It’s nice and cozy in the familiar. I like it there. My favorite familiar is my big, overstuffed dark red chair and my laptop in my office. When I plan my weeks, I’m very careful to squeeze out as much chair time as possible. I’m selective about coffee dates, phone calls, and social calls. As I near the completion of my second novel, my word count directly correlates to my chair time which makes time there all the more valuable to me.
In fact, it’d be easy just to stay in my big red chair and not go anywhere. I get lost in that spot and in the stories in my imagination. It’s where I’m most relaxed.
But the familiar is not necessarily where we grow. It’s the unfamiliar–the new, the never done–that creates the tension necessary for evolution. And these are the things that make us anxious and butterfly-y. (That should be a word if it’s not.) When things make us anxious, it’s easy to pull back and release the tension by avoiding the unfamiliar landscape instead of exploring new lands with humans in them as we are meant to do. It’s easy to quickly fall back in the big, red chair.
I totally get it. In fact, I have the dialogue with myself constantly. Yet, when I do the new thing I’m prompted to do, the resources always line up and I find myself witnessing a line of synchronicities that prove how magical life is. I grow.
A few of these new things are going down for me over the next few weeks. One of those is the Parent Cafes I’m hosting with my friend Marcia for United Advocates for Families and Children. Since there’s no money to spend, I’ve been going out wrestling (and I do mean wrestling) donations in a town where many of the vendors are donationed out. I have to follow up 4, 5, 6 times in some cases.

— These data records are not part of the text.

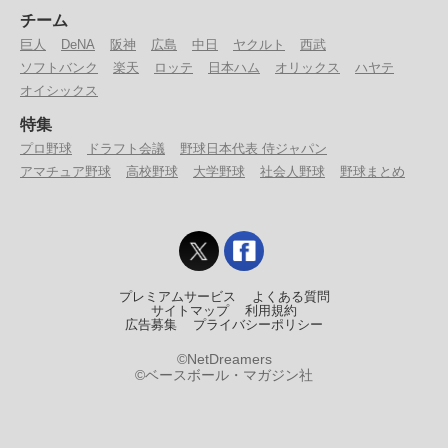
チーム
巨人
DeNA
阪神
広島
中日
ヤクルト
西武
ソフトバンク
楽天
ロッテ
日本ハム
オリックス
ハヤテ
オイシックス
特集
プロ野球
ドラフト会議
野球日本代表 侍ジャパン
アマチュア野球
高校野球
大学野球
社会人野球
野球まとめ
プレミアムサービス
よくある質問
サイトマップ
利用規約
広告募集
プライバシーポリシー
©NetDreamers
©ベースボール・マガジン社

“Me, again. Not here? Okay, can I leave a number?” That’s my line.
It’s tiring. But we want to put on a nice evening for parents to bond, brainstorm and feel supported–a respite from the confusion of parenting a child with mental health challenges–and you can’t really have a “cafe” without food, right? (I mean, I could, but I’m talking about the rest of the world.)
Getting the grub, laying out the evening, coordinating around two schedules, wondering if we will connect with the people who really need this–all this pulls the tension. Not on a huge scale, mind you, but on a scale strong enough that I feel myself squiggling outside my comfort zone.
I keep thinking, I’ve got to do this every month?!
That’s when the love/hate thing happens. It’s like going to the gym. It’s hard to get yourself there sometimes, and it hurts to work hard, but nobody ever leaves the gym feeling worse. On the contrary, they feel empowered…stronger. We know that we are co-creating the world that we live in and it is up to us to be an equal partner in that creation. To work our muscles.
Where is your big, red comfy chair? More importantly, where do you need to get out of it and go?